━━ The input

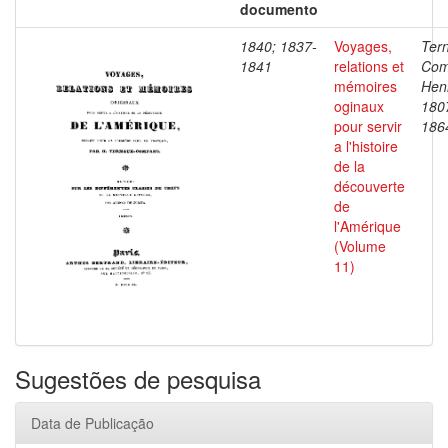
documento
1840; 1837-
Voyages,
Ter
1841
relations et
Com
mémoires
Henr
oginaux
180
pour servir
186
a l'histoire
de la
découverte
de
l'Amérique
(Volume
11)
Sugestões de pesquisa
Data de Publicação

━━━━

• [The task] An exact copy of all the entries above is required, with every picture left out.

• [Response to this exercise]
documento
1840; 1837-
Voyages,
Ter
1841
relations et
Com
mémoires
Henr
oginaux
180
pour servir
186
a l'histoire
de la
découverte
de
l'Amérique
(Volume
11)
Sugestões de pesquisa
Data de Publicação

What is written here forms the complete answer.